Como muchos supervivientes del horror Paul Celan difícilmente pudo sobrellevar esa mezcla de remordimiento e indignación que implicó ser víctima de la barbarie.

El poeta Paul Celan (1920-1970). (Archivo)
Armando González Torres
Ciudad de México /

El suicidio de Paul Celan (1920-1970) estaba largamente anunciado en su poesía. Tras décadas de culpa, tedio y tormento, Celan cambió la tierra por el agua del Sena.

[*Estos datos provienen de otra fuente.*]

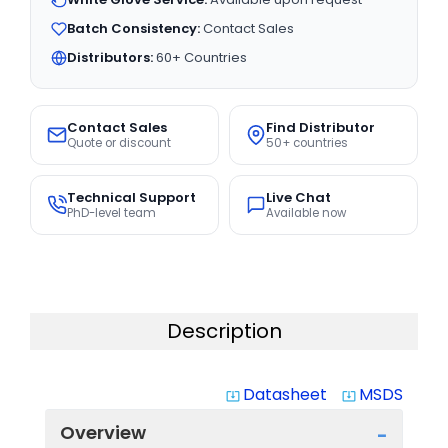
Batch Consistency:
Contact Sales
Distributors:
60+ Countries
Contact Sales
Find Distributor
Quote or discount
50+ countries
Technical Support
Live Chat
PhD-level team
Available now
Description
Datasheet
MSDS
system_update_alt
system_update_alt
Overview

Los pocos allegados del discreto y sombrío poeta y profesor de alemán apenas notaron su ausencia y, unos días después, su cadáver fue encontrado por un campesino río abajo. Dice Carlos Ortega en el prólogo a las Obras completas de Celan que:

“Sobre la mesa del poeta se encontró una biografía de Hölderlin abierta con un pasaje subrayado: ‘A veces el genio se oscurece y se hunde en lo más amargo de su corazón’ ”.

​Como muchos supervivientes del horror (las historias de rehabilitación son pocas), Celan difícilmente pudo sobrellevar a lo largo de su vida ulterior esa mezcla de remordimiento, perplejidad e indignación que implicó ser víctima incidental de la barbarie. Paul Ancel, su apellido original, nació en Czernowitz, una ciudad de la región de Bucovina, la cual, aunque agrupaba a un gran número de judíos de habla alemana, había sido cedida a Rumania tras la caída del Imperio Austrohúngaro.

El poeta pasó su infancia y adolescencia hablando con fluidez alemán y rumano y aprendiendo hebreo. Gozó de la compañía de la madre, una esforzada autodidacta, y soportó la presencia hostil del padre, que se empeñaba en formarlo en la tradición judía más conservadora.

Celan era un lector ávido, con afición y facilidad por los idiomas (aprendió francés por sus predilecciones literarias y luego ruso) y simpatías progresistas. Cuando Celan tenía la edad para hacer estudios profesionales, el acceso a los judíos ya estaba vedado en Alemania y su familia lo mandó a París. En esa ciudad, sus estudios fueron poco satisfactorios, pero implicaron su deslumbrada inmersión en la cultura francesa, su socialización en los círculos literarios y la confirmación de su vocación. Regresó a su país en plena guerra y le tocó, primero, la invasión rusa y, luego, el contragolpe del ejército alemán, apoyado por Rumania.

Relata José María Pérez Gay que en esta circunstancia: “Celan consiguió un escondite en la fábrica de cosméticos de Valentín Alexandrescu, un empresario rumano, pero su madre no quiso esconderse… Paul abandonó la casa convencido de que sus padres le seguirían. Los esperó toda la noche en las oficinas de la fábrica, pero no llegaron. El lunes, al regresar a su casa, encontró la puerta clausurada. Sus padres habían sido deportados”.

Aunque Celan pudo huir de la matanza y mantener alguna funcionalidad por varias décadas: traducir y dar clases, publicar libros, casarse, administrar cierta celebridad, lo cierto es que ya estaba condenado por sus fantasmas, que lo postraban en el recuerdo. Su tono hermético, su dolorido reconcomio, su afligida simbología, la exigencia y tensión de su lenguaje apuntan a una misión casi imposible: nombrar lo innombrable; hablar por una herida que no deja de sangrar; articular aquello que, al intentar materializarse en palabras, destruye al mensajero.